* **ACTIVITY**
State how many lines in the entries below hold the string "диска", and give nothing besides that number.

* **DATA RECORDS**
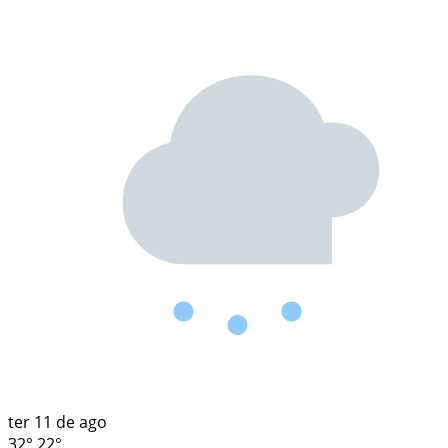
ter
11 de ago
32°
22°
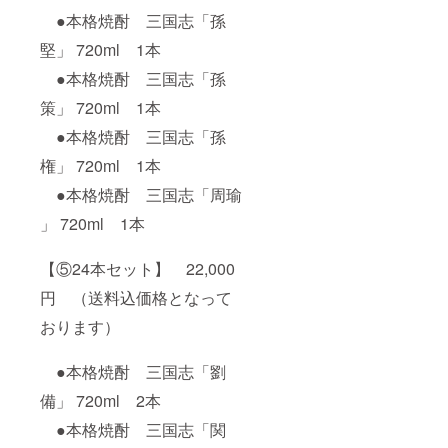
●本格焼酎 三国志「孫
堅」 720ml 1本
●本格焼酎 三国志「孫
策」 720ml 1本
●本格焼酎 三国志「孫
権」 720ml 1本
●本格焼酎 三国志「周瑜
」 720ml 1本
【⑤24本セット】 22,000
円 （送料込価格となって
おります）
●本格焼酎 三国志「劉
備」 720ml 2本
●本格焼酎 三国志「関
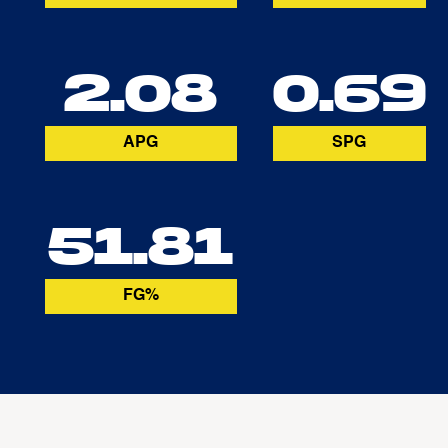
2.08
0.69
APG
SPG
51.81
FG%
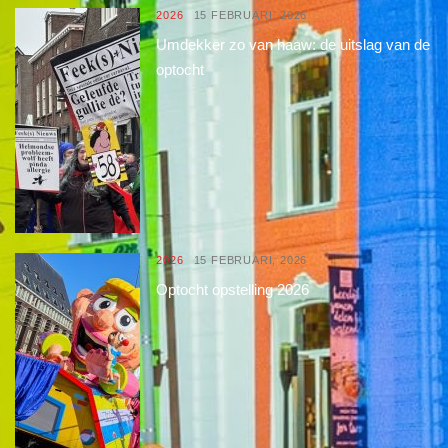
2026
15 FEBRUARI, 2026
Umdekker zo van haaw: de uitslag van de
optocht
2026
15 FEBRUARI, 2026
Optocht opstelling 2026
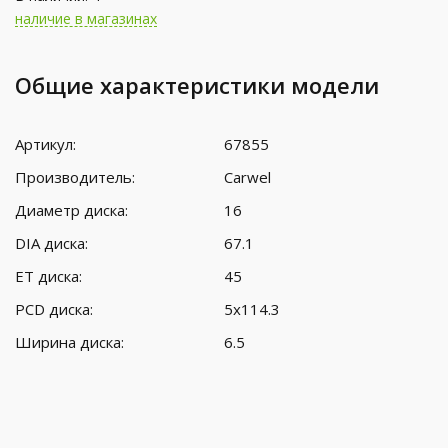
наличие в магазинах
Общие характеристики модели
Артикул:
67855
Производитель:
Carwel
Диаметр диска:
16
DIA диска:
67.1
ET диска:
45
PCD диска:
5x114.3
Ширина диска:
6.5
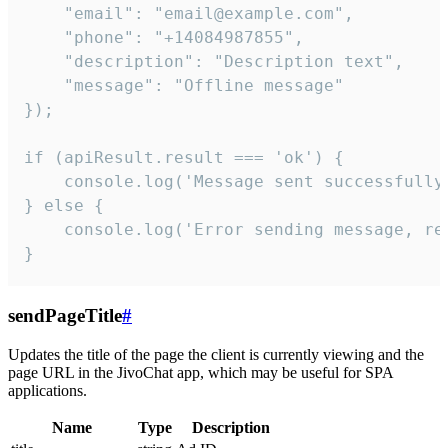
    "email": "email@example.com",

    "phone": "+14084987855",

    "description": "Description text",

    "message": "Offline message"

});

if (apiResult.result === 'ok') {

    console.log('Message sent successfully'
} else {

    console.log('Error sending message, rea
}
sendPageTitle
#
Updates the title of the page the client is currently viewing and the
page URL in the JivoChat app, which may be useful for SPA
applications.
Name
Type
Description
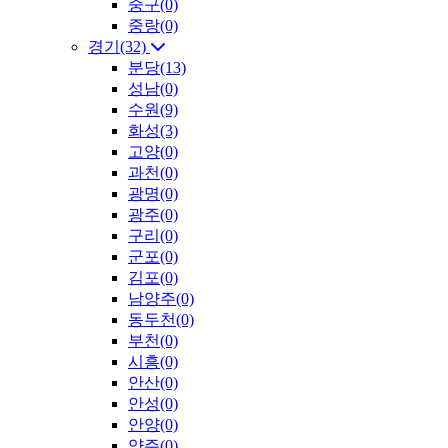
중구(0)
중랑(0)
경기(32)
분당(13)
성남(0)
수원(9)
화성(3)
고양(0)
과천(0)
광명(0)
광주(0)
구리(0)
군포(0)
김포(0)
남양주(0)
동두천(0)
부천(0)
시흥(0)
안산(0)
안성(0)
안양(0)
양주(0)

* **FINISHED TASK**
5